All this comes on the heels of two recent major pieces of legislation: the energy acts of 2005 and 2007.

So what makes lawmakers such energy experts? In fact, several members of Congress, such as Sen. Jeff Bingaman, chairman of the Energy Committee, and Rep. Jay Inslee, who has written a book on energy, are knowledgeable in their own right. And legions of industry lobbyists stand ready to fill in any information gaps.

For more objective information, however, on complex subjects like futures trading, emissions credits and alternative energy technologies, members are likely to turn to the largely unheralded Congressional Research Service.

"We are an extension of the Congressional staffs," says John Blodgett, deputy assistant director of the Resources, Science and Industry Division at CRS, hastening to add that, in contrast to member or committee staffs, the CRSs analysts are nonpartisan.

"The Energy Committee is not likely to have any geologists on its staff," says Blodgett. "We have a couple of geologists." Those geologists belong to a 12-member energy department at the research agency, which has 450 professional analysts on its staff and 700 total employees. As many as 30 analysts will work on energy issues, he says.

Housed in the Madison building of the Library of Congress, just across the street from the Capitol, CRS is one of the three major agencies that help Congress do its work. The other two are the Government Accountability Office, which audits operations of federal departments and agencies at the request of members, and the Congressional Budget Office, which helps Congress cost out legislation and provides lawmakers with their own experts on budgetary matters.

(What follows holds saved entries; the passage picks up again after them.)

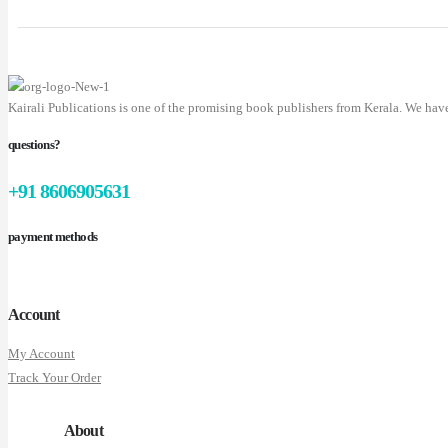
Kairali Publications is one of the promising book publishers from Kerala. We hav
questions?
+91 8606905631
payment methods
Account
My Account
Track Your Order
About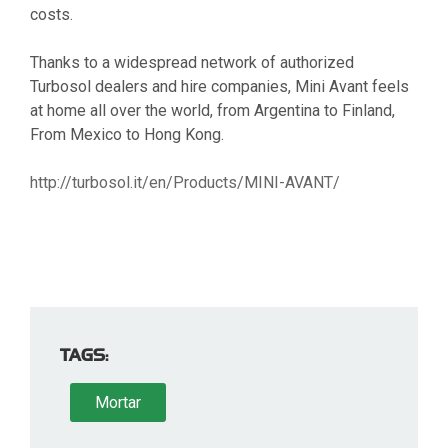
costs.
Thanks to a widespread network of authorized
Turbosol dealers and hire companies, Mini Avant feels
at home all over the world, from Argentina to Finland,
From Mexico to Hong Kong.
http://turbosol.it/en/Products/MINI-AVANT/
TAGS:
Mortar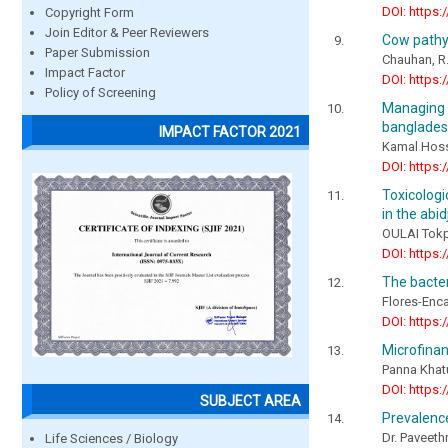
DOI: https:
Copyright Form
Join Editor & Peer Reviewers
Cow pathy
Paper Submission
Chauhan, R.
Impact Factor
DOI: https:
Policy of Screening
Managing 
bangladesh
IMPACT FACTOR 2021
Kamal Hos
DOI: https:
Toxicologi
in the abid
OULAI Tokp
DOI: https:
The bacter
Flores-Enca
DOI: https:
Microfina
Panna Khat
DOI: https:
SUBJECT AREA
Prevalenc
Dr. Paveeth
Life Sciences / Biology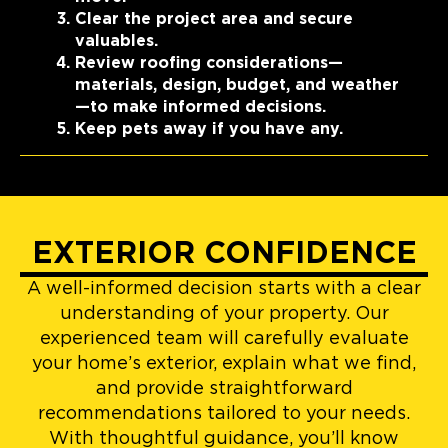
Clear the project area and secure
valuables.
Review roofing considerations—
materials, design, budget, and weather
—to make informed decisions.
Keep pets away if you have any.
EXTERIOR CONFIDENCE
A well-informed decision starts with a clear
understanding of your property. Our
experienced team will carefully evaluate
your home’s exterior, explain what we find,
and provide straightforward
recommendations tailored to your needs.
With thoughtful guidance, you’ll know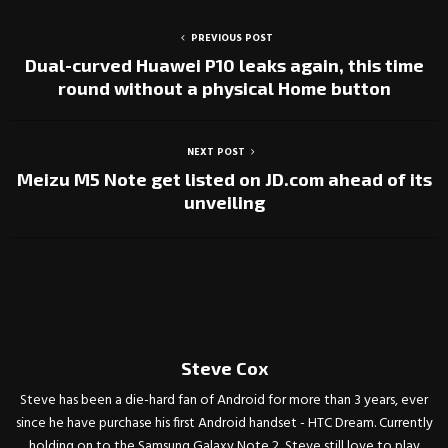
PREVIOUS POST
Dual-curved Huawei P10 leaks again, this time
round without a physical Home button
NEXT POST
Meizu M5 Note get listed on JD.com ahead of its
unveiling
Steve Cox
Steve has been a die-hard fan of Android for more than 3 years, ever
since he have purchase his first Android handset - HTC Dream. Currently
holding on to the Samsung Galaxy Note 2, Steve still love to play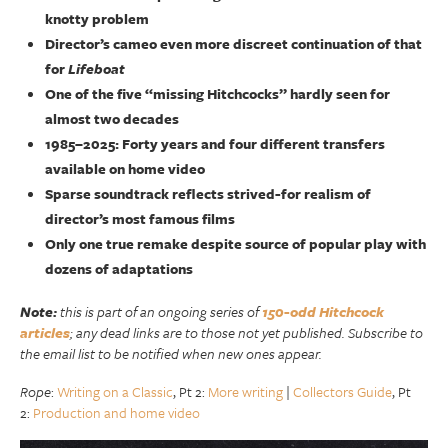
knotty problem
Director’s cameo even more discreet continuation of that
for
Lifeboat
One of the five “missing Hitchcocks” hardly seen for
almost two decades
1985–2025: Forty years and four different transfers
available on home video
Sparse soundtrack reflects strived-for realism of
director’s most famous films
Only one true remake despite source of popular play with
dozens of adaptations
Note:
this is part of an ongoing series of
150-odd Hitchcock
articles
; any dead links are to those not yet published. Subscribe to
the email list to be notified when new ones appear.
Rope
:
Writing on a Classic
, Pt 2:
More writing
|
Collectors Guide
, Pt
2:
Production and home video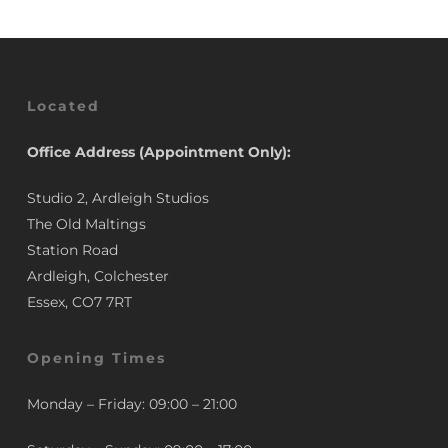
Located
Office Address (Appointment Only):
Studio 2, Ardleigh Studios
The Old Maltings
Station Road
Ardleigh, Colchester
Essex, CO7 7RT
Opening Times
Monday – Friday: 09:00 – 21:00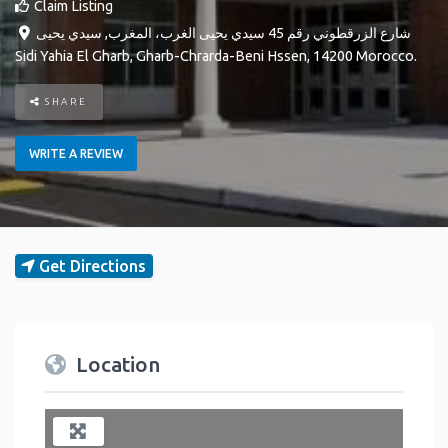
Claim Listing
سيدي يحيى
,
شارع الزرقطوني رقم 45 سيدي يحيى الغرب، المغرب
Sidi Yahia El Gharb
,
Gharb-Chrarda-Beni Hssen
,
14200
Morocco
.
SHARE
WRITE A REVIEW
Get Directions
Location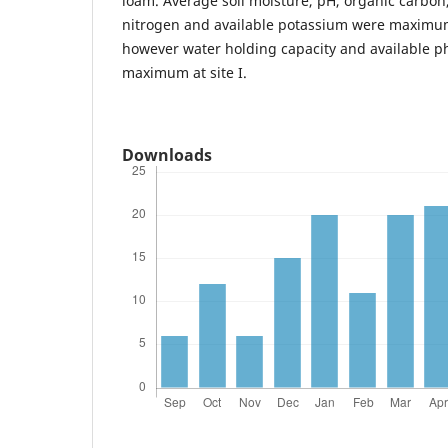
loam. Average soil moisture, pH, organic carbon,
nitrogen and available potassium were maximum 
however water holding capacity and available 
maximum at site I.
Downloads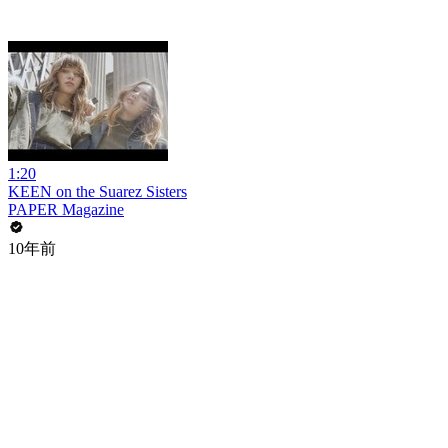
1:20
KEEN on the Suarez Sisters
PAPER Magazine
10年前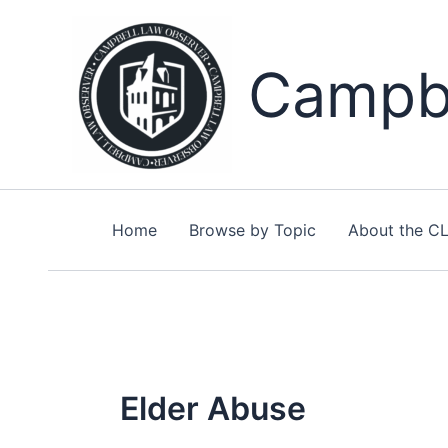
Skip
to
content
Campbe
Home
Browse by Topic
About the C
Elder Abuse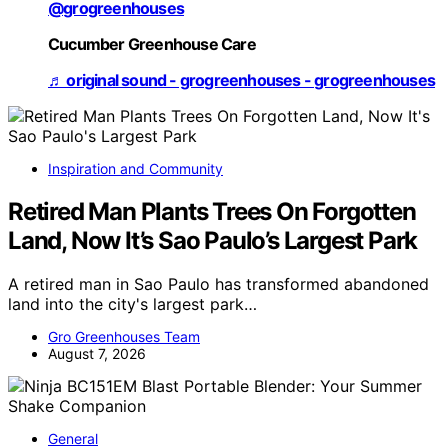
@grogreenhouses
Cucumber Greenhouse Care
♬ original sound - grogreenhouses - grogreenhouses
Inspiration and Community
Retired Man Plants Trees On Forgotten
Land, Now It’s Sao Paulo’s Largest Park
A retired man in Sao Paulo has transformed abandoned
land into the city's largest park…
Gro Greenhouses Team
August 7, 2026
General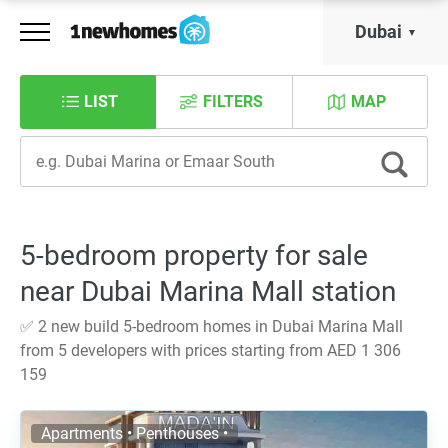
Dubai
LIST
FILTERS
MAP
5-bedroom property for sale
near Dubai Marina Mall station
✅ 2 new build 5-bedroom homes in Dubai Marina Mall
from 5 developers with prices starting from AED 1 306
159
Apartments • Penthouses •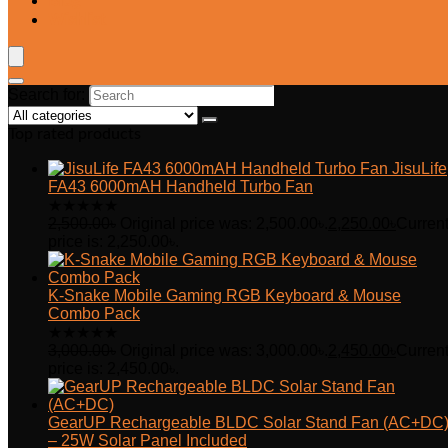
Blog
Wishlist
Search for:
Top rated products
JisuLife
FA43 6000mAH Handheld Turbo Fan
★
★
★
★
★
2,500.00
৳
Original price was: 2,500.00৳.
2,250.00
৳
Curren
price is: 2,250.00৳.
K-Snake Mobile Gaming RGB Keyboard & Mouse
Combo Pack
★
★
★
★
★
3,000.00
৳
Original price was: 3,000.00৳.
2,450.00
৳
Curren
price is: 2,450.00৳.
GearUP Rechargeable BLDC Solar Stand Fan (AC+DC
– 25W Solar Panel Included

"Physical proximity is crucial," notes Blodgett. "Hardly a day goes by when one of our analysts isn't across the street providing a briefing to a member or a committee staff."

The agency responds to every request for information from a member of Congress or staff, whether in the printed form for such requests or a direct call to one of the analysts. It also initiates reports that may anticipate legislative issues, conducts workshops with outside experts and brokers information from relevant sources.

"The CRS is one of many resources we use," agrees Bill Wicker, communications director at the Senate Energy Committee. "It's a very broad relationship -- some members have never looked at anything they have done and others use it on a near-daily basis."

Accurate Data

Wicker says the committee relies on its staff for a good amount of expertise. For instance, most of the research and analysis on the excessive speculation bill at the committee was from a knowledgeable member of the staff, he says.

Committee members also tap into the Energy Information Administration, a research body attached to the Department of Energy. Although it is part of the executive branch, EIA operates at arm's length from the administration and is unbiased in its research, Wicker says. "If they were slanting anything, they wouldn't be a go-to resource."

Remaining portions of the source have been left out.